Therapeutic Implications for Cancer Immunotherapy and Combination Strategies

The implications of this work extend across the cancer immunotherapy landscape, with wide-reaching implications for how we treat hematologic cancers and solid tumours, using the immune system in adult and paediatric populations. Drugs that activate the immunoproteasome, like Compound A, help cancer cells become more visible to the immune system. This could improve the way some treatments work in patients who haven’t responded to standard therapies. One of the most exciting findings is that these drugs help uncover both shared cancer markers (found in many patients) and unique markers (specific to each individual). This makes them a promising tool for personalised cancer vaccines and advanced therapies, ones that train immune cells to target cancer more precisely — such as T-cell receptor therapies and bispecific T-cell engagers (BiTE), which bring immune cells directly to cancer cells.

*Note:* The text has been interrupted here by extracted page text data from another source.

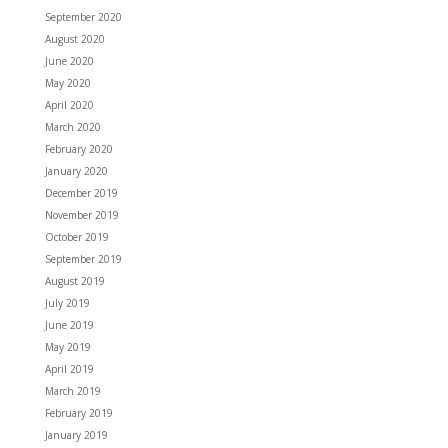
September 2020
August 2020
June 2020
May 2020
April 2020
March 2020
February 2020
January 2020
December 2019
November 2019
October 2019
September 2019
August 2019
July 2019
June 2019
May 2019
April 2019
March 2019
February 2019
January 2019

This study also opens the door to powerful combination treatments. For example, pairing Compound A with checkpoint inhibitors (like anti-PD-L1 therapies) may help in cases where cancer cells hide by not showing enough warning signals. HDAC6 inhibitors, already being tested in clinical trials, may also boost immune responses in a different way — by changing how cancer genes are expressed and helping show more warning signals.

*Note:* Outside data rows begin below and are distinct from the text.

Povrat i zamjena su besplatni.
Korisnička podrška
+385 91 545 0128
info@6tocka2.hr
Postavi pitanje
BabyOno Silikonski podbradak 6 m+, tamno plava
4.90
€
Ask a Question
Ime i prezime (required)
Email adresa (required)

Overall, this approach supports the shift towards precision oncology — tailoring treatments to each patient’s unique cancer biology and genetic identity. Activating the immunoproteasome acts like turning up the volume on the immune system’s radar, helping it detect tumours that were previously hidden or resistant. It offers new hope for hard-to-treat cancers once thought to be invisible to the immune system. The results also reinforce the need for robust biomarker development, particularly around immunoproteasome subunit expression, as predictive tools to guide therapy selection for patients and monitor response.

Future Directions and Translational Research

Dr Driscoll and his team have made an important breakthrough in cancer research by showing that turning on the immunoproteasome can help the body better recognize and attack cancer. By using both new drugs (like Compound A) and existing medicines (such as HDAC6 inhibitors), they have established two mechanisms that boost how cancer cells show warning signals to the immune system. This improves the efficacy of current immune therapies, like T-cell treatments.

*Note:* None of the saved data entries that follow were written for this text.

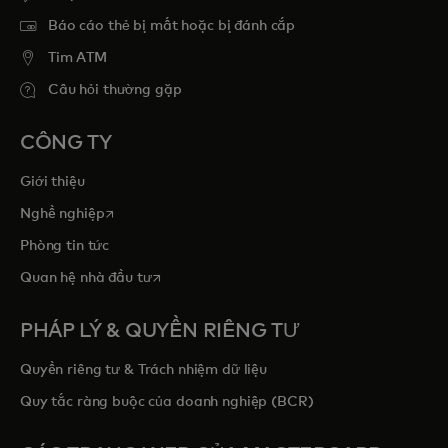
Báo cáo thẻ bị mất hoặc bị đánh cắp
Tim ATM
Câu hỏi thường gặp
CÔNG TY
Giới thiệu
opens in a new tab
Nghề nghiệp
Phòng tin tức
opens in a new tab
Quan hệ nhà đầu tư
PHÁP LÝ & QUYỀN RIÊNG TƯ
Quyền riêng tư & Trách nhiệm dữ liệu
Quy tắc ràng buộc của doanh nghiệp (BCR)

Their research opens the door to several exciting future directions. To bring Compound A into clinical use, scientists will first need to test how the drug behaves in the body and whether it’s safe. It may work best when combined with other immune therapies. They also plan to look for biological markers that can predict who will benefit most — for example, specific proteins or the number of neoantigens on tumour cells. This strategy could also be useful in treating other cancers, especially those that are harder for the immune system to detect. Beyond cancer, it may even apply to diseases like infections or neurodegenerative conditions, where immune recognition is key.

As technology improves — especially tools that help scientists map immune responses — treatments can become even more tailored to each patient. This research highlights the immunoproteasome not just as a cellular tool, but as a powerful target for therapy, one that could help reshape how we treat cancer and possibly other serious immune diseases.